Pimentel Eduardo da Cruz Gouveia, Erbe Malena, König Sven, Simianer Henner
Animal Breeding and Genetics Group, Department of Animal Sciences, Georg-August-University Göttingen, Germany.
Front Genet. 2011 May 2;2:19. doi: 10.3389/fgene.2011.00019. eCollection 2011.
The objective of this study was to estimate the contribution of each autosome to genetic variation of milk yield, fat, and protein percentage and somatic cell score in Holstein cattle. Data on 2294 Holstein bulls genotyped for 39,557 autosomal markers were used. Three approaches were applied to estimate the proportion of genetic variance attributed to each chromosome. In two of them, marker-derived kinship coefficients were computed, using either marker genotypes observed on the whole genome or on subsets relative to each chromosome. Variance components were then estimated using residual maximum likelihood in method 1 or a regression-based approach in method 2. In method 3, genetic variances associated to each marker were estimated in a linear multiple regression approach, and then were summed up chromosome-wise. Generally, all chromosomes contributed to genetic variation. For most of the chromosomes, the amount of variance attributed to a chromosome was found to be proportional to its physical length. Nevertheless, for traits influenced by genes with very large effects a larger proportion of the genetic variance is expected to be associated with the chromosomes where these genes are. This is illustrated with the DGAT1 gene on BTA14 which is known to have a large effect on fat percentage in milk. The proportion of genetic variance for fat percentage associated with chromosome 14 was two to sevenfold (depending on the method) larger than would be predicted from chromosome size alone. Based on method 3 an approach is suggested to estimate the effective number of genes underlying the inheritance of the studied traits, yielding numbers between N ≈ 400 (for fat percentage) to N ≈ 900 (for milk yield). It is argued that these numbers are conservative lower bound estimates, but are in line with recent findings suggesting a highly polygenic background of production traits in dairy cattle.

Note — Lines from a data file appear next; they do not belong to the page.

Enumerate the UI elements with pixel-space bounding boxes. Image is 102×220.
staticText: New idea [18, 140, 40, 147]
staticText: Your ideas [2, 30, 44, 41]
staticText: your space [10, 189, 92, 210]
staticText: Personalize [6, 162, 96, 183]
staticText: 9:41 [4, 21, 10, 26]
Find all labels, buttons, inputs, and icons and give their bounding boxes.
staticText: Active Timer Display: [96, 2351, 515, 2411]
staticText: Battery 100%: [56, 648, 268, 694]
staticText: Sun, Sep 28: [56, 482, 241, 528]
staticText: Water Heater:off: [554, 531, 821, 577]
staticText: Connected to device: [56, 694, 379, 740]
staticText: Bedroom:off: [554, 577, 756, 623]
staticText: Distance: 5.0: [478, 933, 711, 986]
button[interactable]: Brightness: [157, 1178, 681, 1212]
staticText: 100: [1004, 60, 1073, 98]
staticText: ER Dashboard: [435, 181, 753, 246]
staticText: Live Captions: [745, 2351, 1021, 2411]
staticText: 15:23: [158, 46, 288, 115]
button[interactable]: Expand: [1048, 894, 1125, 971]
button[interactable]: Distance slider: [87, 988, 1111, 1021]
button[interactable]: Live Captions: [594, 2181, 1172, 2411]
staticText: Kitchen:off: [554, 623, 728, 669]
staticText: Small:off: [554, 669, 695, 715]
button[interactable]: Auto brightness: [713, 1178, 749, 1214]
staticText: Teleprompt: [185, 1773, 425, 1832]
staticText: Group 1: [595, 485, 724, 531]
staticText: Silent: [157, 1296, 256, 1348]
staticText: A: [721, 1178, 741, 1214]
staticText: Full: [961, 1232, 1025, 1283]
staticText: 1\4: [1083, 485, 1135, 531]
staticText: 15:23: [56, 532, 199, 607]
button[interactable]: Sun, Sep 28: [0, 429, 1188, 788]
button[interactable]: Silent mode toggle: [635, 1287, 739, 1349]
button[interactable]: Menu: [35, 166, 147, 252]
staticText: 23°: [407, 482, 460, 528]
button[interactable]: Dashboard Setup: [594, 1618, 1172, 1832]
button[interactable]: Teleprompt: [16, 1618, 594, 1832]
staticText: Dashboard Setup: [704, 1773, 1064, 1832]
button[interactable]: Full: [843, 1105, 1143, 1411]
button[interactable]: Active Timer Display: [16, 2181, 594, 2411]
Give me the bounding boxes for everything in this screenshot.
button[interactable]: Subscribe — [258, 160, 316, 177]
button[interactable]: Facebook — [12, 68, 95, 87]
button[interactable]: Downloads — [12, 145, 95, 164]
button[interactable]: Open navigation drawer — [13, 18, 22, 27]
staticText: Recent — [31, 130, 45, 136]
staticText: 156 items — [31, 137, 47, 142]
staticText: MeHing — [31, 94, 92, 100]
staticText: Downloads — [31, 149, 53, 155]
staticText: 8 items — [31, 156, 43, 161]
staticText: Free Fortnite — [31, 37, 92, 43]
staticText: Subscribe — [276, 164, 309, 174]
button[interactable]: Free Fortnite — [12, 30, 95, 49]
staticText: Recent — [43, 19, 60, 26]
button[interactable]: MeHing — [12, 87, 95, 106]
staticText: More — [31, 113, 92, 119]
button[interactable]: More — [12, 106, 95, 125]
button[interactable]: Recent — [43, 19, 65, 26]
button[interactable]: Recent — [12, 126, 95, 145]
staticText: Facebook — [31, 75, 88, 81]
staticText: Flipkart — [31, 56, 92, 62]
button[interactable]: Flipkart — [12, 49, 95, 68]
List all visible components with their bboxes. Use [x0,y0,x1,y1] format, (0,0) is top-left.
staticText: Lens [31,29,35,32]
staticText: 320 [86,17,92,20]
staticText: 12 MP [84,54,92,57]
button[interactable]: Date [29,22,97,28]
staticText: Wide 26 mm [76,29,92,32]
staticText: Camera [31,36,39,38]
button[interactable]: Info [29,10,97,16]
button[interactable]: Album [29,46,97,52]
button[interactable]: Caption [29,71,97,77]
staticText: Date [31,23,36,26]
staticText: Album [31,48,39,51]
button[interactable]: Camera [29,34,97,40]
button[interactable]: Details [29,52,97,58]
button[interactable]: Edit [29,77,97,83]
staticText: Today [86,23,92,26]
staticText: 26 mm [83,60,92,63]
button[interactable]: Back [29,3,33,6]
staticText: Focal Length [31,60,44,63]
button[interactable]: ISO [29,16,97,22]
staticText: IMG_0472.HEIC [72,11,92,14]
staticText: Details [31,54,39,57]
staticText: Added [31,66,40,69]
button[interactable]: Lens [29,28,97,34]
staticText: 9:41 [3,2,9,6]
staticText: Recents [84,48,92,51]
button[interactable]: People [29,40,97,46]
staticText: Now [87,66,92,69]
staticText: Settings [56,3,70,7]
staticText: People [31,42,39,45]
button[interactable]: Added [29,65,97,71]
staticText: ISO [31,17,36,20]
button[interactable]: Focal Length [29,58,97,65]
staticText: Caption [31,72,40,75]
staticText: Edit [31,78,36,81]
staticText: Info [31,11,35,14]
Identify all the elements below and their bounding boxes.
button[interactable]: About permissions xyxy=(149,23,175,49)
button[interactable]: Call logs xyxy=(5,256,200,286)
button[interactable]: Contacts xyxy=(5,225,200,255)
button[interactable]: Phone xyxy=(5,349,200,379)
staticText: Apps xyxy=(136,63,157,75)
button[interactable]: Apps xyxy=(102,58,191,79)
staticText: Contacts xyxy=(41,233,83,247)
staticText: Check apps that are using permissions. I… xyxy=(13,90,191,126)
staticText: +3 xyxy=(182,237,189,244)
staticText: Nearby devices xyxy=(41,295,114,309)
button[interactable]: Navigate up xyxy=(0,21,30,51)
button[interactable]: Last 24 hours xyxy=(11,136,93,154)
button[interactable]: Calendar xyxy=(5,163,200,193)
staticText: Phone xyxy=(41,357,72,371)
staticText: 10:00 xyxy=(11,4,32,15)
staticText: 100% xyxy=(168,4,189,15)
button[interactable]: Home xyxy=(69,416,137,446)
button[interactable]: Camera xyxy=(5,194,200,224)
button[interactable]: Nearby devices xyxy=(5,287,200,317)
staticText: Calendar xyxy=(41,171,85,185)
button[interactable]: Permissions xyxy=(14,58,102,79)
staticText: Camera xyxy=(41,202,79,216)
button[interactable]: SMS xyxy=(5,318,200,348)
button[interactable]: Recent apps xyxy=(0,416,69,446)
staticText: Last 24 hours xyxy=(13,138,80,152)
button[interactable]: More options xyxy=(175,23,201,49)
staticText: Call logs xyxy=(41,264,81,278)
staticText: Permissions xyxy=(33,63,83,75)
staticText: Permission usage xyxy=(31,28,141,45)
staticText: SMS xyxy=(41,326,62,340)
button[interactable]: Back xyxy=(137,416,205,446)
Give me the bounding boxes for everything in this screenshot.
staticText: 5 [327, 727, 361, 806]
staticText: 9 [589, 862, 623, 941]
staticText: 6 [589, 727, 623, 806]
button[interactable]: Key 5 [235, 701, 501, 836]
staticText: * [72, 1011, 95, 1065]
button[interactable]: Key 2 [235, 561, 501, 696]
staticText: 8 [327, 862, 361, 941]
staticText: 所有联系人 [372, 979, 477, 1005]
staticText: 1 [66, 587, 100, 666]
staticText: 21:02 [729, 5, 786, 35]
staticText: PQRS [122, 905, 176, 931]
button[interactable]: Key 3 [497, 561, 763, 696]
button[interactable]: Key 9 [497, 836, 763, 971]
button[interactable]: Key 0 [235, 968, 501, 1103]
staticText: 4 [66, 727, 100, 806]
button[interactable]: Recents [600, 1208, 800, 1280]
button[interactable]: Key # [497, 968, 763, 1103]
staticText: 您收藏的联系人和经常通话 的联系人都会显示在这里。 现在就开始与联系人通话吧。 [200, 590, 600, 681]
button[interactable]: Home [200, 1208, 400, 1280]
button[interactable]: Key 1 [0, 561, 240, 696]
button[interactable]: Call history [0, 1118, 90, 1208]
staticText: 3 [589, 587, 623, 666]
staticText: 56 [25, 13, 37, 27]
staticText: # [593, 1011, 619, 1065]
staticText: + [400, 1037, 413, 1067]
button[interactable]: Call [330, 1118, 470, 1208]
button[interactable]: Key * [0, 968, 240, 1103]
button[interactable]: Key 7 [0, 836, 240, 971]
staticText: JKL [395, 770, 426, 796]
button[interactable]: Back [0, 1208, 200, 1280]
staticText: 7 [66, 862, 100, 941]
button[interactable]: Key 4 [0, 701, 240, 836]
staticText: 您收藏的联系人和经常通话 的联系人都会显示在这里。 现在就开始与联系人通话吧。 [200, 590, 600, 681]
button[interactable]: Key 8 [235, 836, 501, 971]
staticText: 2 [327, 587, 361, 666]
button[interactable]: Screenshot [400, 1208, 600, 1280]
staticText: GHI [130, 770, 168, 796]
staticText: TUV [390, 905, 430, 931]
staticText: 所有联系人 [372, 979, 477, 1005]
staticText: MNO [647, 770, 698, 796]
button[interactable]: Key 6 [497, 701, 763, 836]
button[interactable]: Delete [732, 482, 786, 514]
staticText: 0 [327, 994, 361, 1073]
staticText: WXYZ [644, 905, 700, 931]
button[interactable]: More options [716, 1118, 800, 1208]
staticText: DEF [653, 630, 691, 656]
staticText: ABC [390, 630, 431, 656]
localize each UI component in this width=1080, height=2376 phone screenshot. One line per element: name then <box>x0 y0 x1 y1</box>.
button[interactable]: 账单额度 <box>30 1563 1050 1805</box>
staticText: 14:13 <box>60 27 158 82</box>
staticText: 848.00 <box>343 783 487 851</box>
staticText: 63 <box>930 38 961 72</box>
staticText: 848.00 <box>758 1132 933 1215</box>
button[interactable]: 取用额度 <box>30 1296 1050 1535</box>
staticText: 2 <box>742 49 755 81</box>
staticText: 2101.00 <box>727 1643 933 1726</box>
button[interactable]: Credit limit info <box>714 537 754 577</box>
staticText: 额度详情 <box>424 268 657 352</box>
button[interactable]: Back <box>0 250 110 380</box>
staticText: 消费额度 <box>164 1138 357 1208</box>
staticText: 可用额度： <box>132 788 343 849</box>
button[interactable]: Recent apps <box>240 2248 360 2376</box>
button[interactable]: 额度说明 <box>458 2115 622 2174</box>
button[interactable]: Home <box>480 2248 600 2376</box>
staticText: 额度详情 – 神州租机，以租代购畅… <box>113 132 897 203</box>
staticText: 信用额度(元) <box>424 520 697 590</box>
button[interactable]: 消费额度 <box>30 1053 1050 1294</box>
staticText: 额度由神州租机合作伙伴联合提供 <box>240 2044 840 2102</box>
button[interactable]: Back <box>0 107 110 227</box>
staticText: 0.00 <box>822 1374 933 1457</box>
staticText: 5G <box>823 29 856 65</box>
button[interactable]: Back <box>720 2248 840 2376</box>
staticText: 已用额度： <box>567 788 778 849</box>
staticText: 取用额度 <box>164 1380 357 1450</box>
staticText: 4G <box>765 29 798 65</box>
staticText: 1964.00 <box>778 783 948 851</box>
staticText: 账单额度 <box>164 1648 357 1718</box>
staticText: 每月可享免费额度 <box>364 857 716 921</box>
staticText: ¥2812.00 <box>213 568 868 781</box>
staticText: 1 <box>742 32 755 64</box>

本研究的目的是评估每条常染色体对荷斯坦奶牛产奶量、乳脂率、乳蛋白率和体细胞评分遗传变异的贡献。使用了对39,557个常染色体标记进行基因分型的2294头荷斯坦公牛的数据。应用了三种方法来估计每条染色体所贡献的遗传方差比例。其中两种方法是计算标记衍生的亲缘系数,一种是使用在整个基因组上观察到的标记基因型,另一种是使用相对于每条染色体的子集。然后在方法1中使用残差最大似然法或在方法2中使用基于回归的方法估计方差成分。在方法3中,采用线性多元回归方法估计与每个标记相关的遗传方差,然后按染色体进行汇总。一般来说,所有染色体都对遗传变异有贡献。对于大多数染色体,发现归因于一条染色体的方差量与其物理长度成正比。然而,对于受具有非常大效应的基因影响的性状,预计更大比例的遗传方差将与这些基因所在的染色体相关。这在BTA14上的DGAT1基因中得到了体现,已知该基因对牛奶中的乳脂率有很大影响。与14号染色体相关的乳脂率遗传方差比例比仅根据染色体大小预测的要大两到七倍(取决于方法)。基于方法3,建议采用一种方法来估计所研究性状遗传的潜在有效基因数量,得出的数量在N≈400(对于乳脂率)到N≈900(对于产奶量)之间。有人认为,这些数字是保守的下限估计,但与最近的研究结果一致,表明奶牛生产性状具有高度多基因背景。